Great trip report. Interesting to see one from 'my neck of the woods'.  I'm on the mainland, but have family in Victoria that I visit often. Victoria is always full of tourists all year long, but you're right in that with Covid it is a great time to travel there.  Glad to see you were living it up and enjoying some of the restaurants there, it sounds like you had some wonderful evenings.


----------



## marmite (Nov 17, 2021)

@geist1223  I'm sorry to bump this thread, but was wondering if you could tell me how easy it is to book Victoria with Worldmark?  I am just starting to research the Worldmark system and was thinking that owning a Worldmark contract might be a great way to visit family in Victoria without paying the $$$ nightly rates of my usual hotel there.  I would not be booking a whole week, I'm not sure if that makes a difference with availability.   Thanks.


----------



## geist1223 (Nov 17, 2021)

If you want to Book less than a full week you can only do it less than 10 months before check-in. We always Book 13 months out and stay 1 to 2 weeks. So I have no idea what is the availability at less than 10 months. This will also be affected by the Season. Winter would be the easiest to Book at less than 10 months and then the shoulder seasons of Fall and Spring. Victoria is mainly 2 Bedroom Units though there is 1 3 Bedroom Unit. No Studios or 1 bedroom Units.


----------



## marmite (Nov 17, 2021)

Thanks for that information @geist1223 It didn't occur to me that a timeshare wouldn't have 1 bedroom units, but this is actually the one location I would only require a one bedroom for a stay. That said, I may find a 2 bedroom is still a good value of points for Victoria where hotel prices are generally high.
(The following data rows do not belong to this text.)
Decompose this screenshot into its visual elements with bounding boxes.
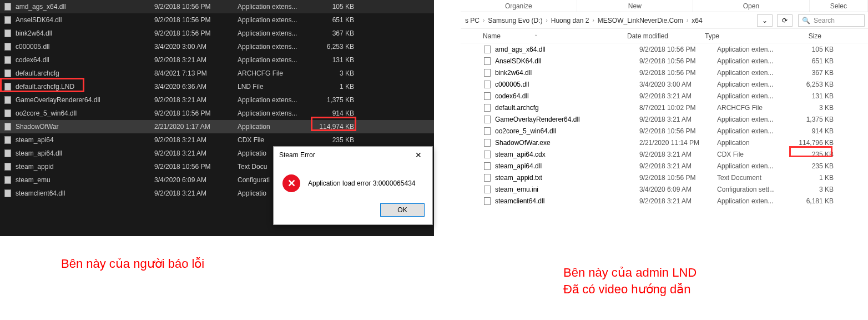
dialog-title: Steam Error [279, 151, 315, 159]
file-row[interactable]: GameOverlayRenderer64.dll 9/2/2018 3:21 … [0, 93, 434, 107]
file-size: 3 KB [789, 104, 834, 112]
file-icon [483, 92, 492, 101]
file-row[interactable]: AnselSDK64.dll 9/2/2018 10:56 PM Applica… [472, 55, 868, 67]
file-icon [483, 103, 492, 112]
file-icon [3, 16, 12, 24]
header-type[interactable]: Type [705, 32, 777, 40]
file-row[interactable]: oo2core_5_win64.dll 9/2/2018 10:56 PM Ap… [0, 107, 434, 120]
file-type: Application [238, 123, 315, 131]
file-icon [3, 109, 12, 118]
header-name[interactable]: Name [483, 32, 501, 40]
file-size: 367 KB [789, 69, 834, 77]
caption-right-2: Đã có video hướng dẫn [563, 282, 691, 297]
file-row[interactable]: ShadowOfWar.exe 2/21/2020 11:14 PM Appli… [472, 137, 868, 148]
file-row[interactable]: steamclient64.dll 9/2/2018 3:21 AM Appli… [472, 195, 868, 207]
file-type: LND File [238, 83, 315, 91]
file-name: AnselSDK64.dll [16, 16, 154, 24]
file-icon [3, 162, 12, 171]
file-size: 1,375 KB [315, 96, 360, 104]
file-row[interactable]: amd_ags_x64.dll 9/2/2018 10:56 PM Applic… [472, 43, 868, 55]
ribbon-select[interactable]: Selec [810, 0, 868, 12]
file-size: 6,253 KB [789, 81, 834, 88]
file-row[interactable]: bink2w64.dll 9/2/2018 10:56 PM Applicati… [472, 67, 868, 78]
ribbon-organize[interactable]: Organize [461, 0, 577, 12]
file-row[interactable]: default.archcfg 8/4/2021 7:13 PM ARCHCFG… [0, 67, 434, 80]
header-date[interactable]: Date modified [627, 32, 705, 40]
file-size: 235 KB [789, 151, 834, 158]
ribbon-tabs: Organize New Open Selec [461, 0, 868, 12]
file-date: 3/4/2020 6:09 AM [154, 176, 238, 184]
file-date: 9/2/2018 3:21 AM [639, 151, 717, 158]
ok-button[interactable]: OK [380, 203, 425, 217]
file-name: steam_api64.dll [495, 162, 639, 170]
file-row[interactable]: GameOverlayRenderer64.dll 9/2/2018 3:21 … [472, 113, 868, 125]
error-icon: ✕ [282, 174, 300, 192]
file-size: 1,375 KB [789, 116, 834, 123]
column-headers[interactable]: Name⌃ Date modified Type Size [461, 29, 868, 43]
dialog-message: Application load error 3:0000065434 [308, 179, 415, 187]
search-input[interactable]: 🔍 Search [798, 14, 865, 27]
file-row[interactable]: c000005.dll 3/4/2020 3:00 AM Application… [472, 78, 868, 90]
file-row[interactable]: codex64.dll 9/2/2018 3:21 AM Application… [472, 90, 868, 102]
file-icon [3, 189, 12, 198]
file-date: 9/2/2018 3:21 AM [154, 149, 238, 157]
file-name: bink2w64.dll [16, 29, 154, 37]
file-row[interactable]: steam_appid.txt 9/2/2018 10:56 PM Text D… [472, 172, 868, 183]
file-row[interactable]: bink2w64.dll 9/2/2018 10:56 PM Applicati… [0, 27, 434, 40]
file-row[interactable]: steam_api64 9/2/2018 3:21 AM CDX File 23… [0, 133, 434, 147]
file-date: 9/2/2018 3:21 AM [639, 162, 717, 170]
file-icon [483, 138, 492, 147]
bc-folder3[interactable]: x64 [690, 17, 703, 24]
file-name: codex64.dll [495, 92, 639, 100]
file-icon [483, 127, 492, 136]
file-icon [3, 96, 12, 104]
file-date: 8/7/2021 10:02 PM [639, 104, 717, 112]
file-row[interactable]: steam_api64.dll 9/2/2018 3:21 AM Applica… [472, 160, 868, 172]
bc-drive[interactable]: Samsung Evo (D:) [487, 17, 543, 24]
file-row[interactable]: oo2core_5_win64.dll 9/2/2018 10:56 PM Ap… [472, 125, 868, 137]
file-row[interactable]: codex64.dll 9/2/2018 3:21 AM Application… [0, 53, 434, 67]
file-icon [3, 56, 12, 64]
bc-pc[interactable]: s PC [464, 17, 481, 24]
file-date: 9/2/2018 10:56 PM [154, 3, 238, 11]
file-type: Application extens... [238, 29, 315, 37]
bc-folder1[interactable]: Huong dan 2 [550, 17, 591, 24]
file-row[interactable]: c000005.dll 3/4/2020 3:00 AM Application… [0, 40, 434, 53]
file-icon [3, 42, 12, 51]
file-name: default.archcfg.LND [16, 83, 154, 91]
file-name: steam_emu.ini [495, 186, 639, 193]
breadcrumb[interactable]: s PC› Samsung Evo (D:)› Huong dan 2› MES… [464, 17, 753, 24]
file-date: 2/21/2020 11:14 PM [639, 139, 717, 147]
bc-folder2[interactable]: MESOW_LinkNeverDie.Com [597, 17, 684, 24]
file-name: oo2core_5_win64.dll [16, 109, 154, 117]
file-row[interactable]: amd_ags_x64.dll 9/2/2018 10:56 PM Applic… [0, 0, 434, 13]
ribbon-open[interactable]: Open [693, 0, 810, 12]
ribbon-new[interactable]: New [577, 0, 694, 12]
file-date: 3/4/2020 6:36 AM [154, 83, 238, 91]
file-date: 2/21/2020 1:17 AM [154, 123, 238, 131]
file-type: Application extens... [238, 96, 315, 104]
file-date: 3/4/2020 6:09 AM [639, 186, 717, 193]
file-size: 235 KB [789, 162, 834, 170]
file-type: Application exten... [717, 162, 789, 170]
file-row[interactable]: steam_emu.ini 3/4/2020 6:09 AM Configura… [472, 183, 868, 195]
file-name: c000005.dll [16, 43, 154, 51]
file-name: amd_ags_x64.dll [495, 46, 639, 53]
file-date: 9/2/2018 3:21 AM [639, 197, 717, 205]
file-row[interactable]: AnselSDK64.dll 9/2/2018 10:56 PM Applica… [0, 13, 434, 27]
file-row[interactable]: default.archcfg 8/7/2021 10:02 PM ARCHCF… [472, 102, 868, 113]
file-size: 914 KB [789, 127, 834, 135]
file-type: ARCHCFG File [717, 104, 789, 112]
file-date: 3/4/2020 3:00 AM [639, 81, 717, 88]
file-type: Application exten... [717, 57, 789, 65]
refresh-icon[interactable]: ⟳ [777, 14, 793, 27]
file-row[interactable]: ShadowOfWar 2/21/2020 1:17 AM Applicatio… [0, 120, 434, 133]
file-size: 105 KB [789, 46, 834, 53]
header-size[interactable]: Size [777, 32, 821, 40]
dropdown-icon[interactable]: ⌄ [757, 14, 773, 27]
close-icon[interactable]: ✕ [410, 151, 427, 159]
file-row[interactable]: steam_api64.cdx 9/2/2018 3:21 AM CDX Fil… [472, 148, 868, 160]
file-icon [483, 197, 492, 206]
file-size: 114,974 KB [315, 123, 360, 131]
file-row[interactable]: default.archcfg.LND 3/4/2020 6:36 AM LND… [0, 80, 434, 93]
I was reading another thread on booking at 13 months by combining several shorter reservations -- that sounds like a great option if I wanted a few days in Victoria and then to move on to somewhere in WA or OR.  With the land-border back open these road trips are now possible again!


----------



## Tacoma (Nov 17, 2021)

Generally if you put in a waitlist with some flexibility and at least 3 months notice you get a unit in Victoria.  As mentioned though, they only have 2 bedroom units and 1- 3 bedroom unit.  The location is awesome.  It would definitely be easier to pick up a few days here and there instead of a full week.  Also if you own worldmark you can often pick p resorts on Monday Madness which means no HK fee.


----------



## marmite (Nov 17, 2021)

Tacoma said:


> Generally if you put in a waitlist with some flexibility and at least 3 months notice you get a unit in Victoria.  As mentioned though, they only have 2 bedroom units and 1- 3 bedroom unit.  The location is awesome.  It would definitely be easier to pick up a few days here and there instead of a full week.  Also if you own worldmark you can often pick p resorts on Monday Madness which means no HK fee.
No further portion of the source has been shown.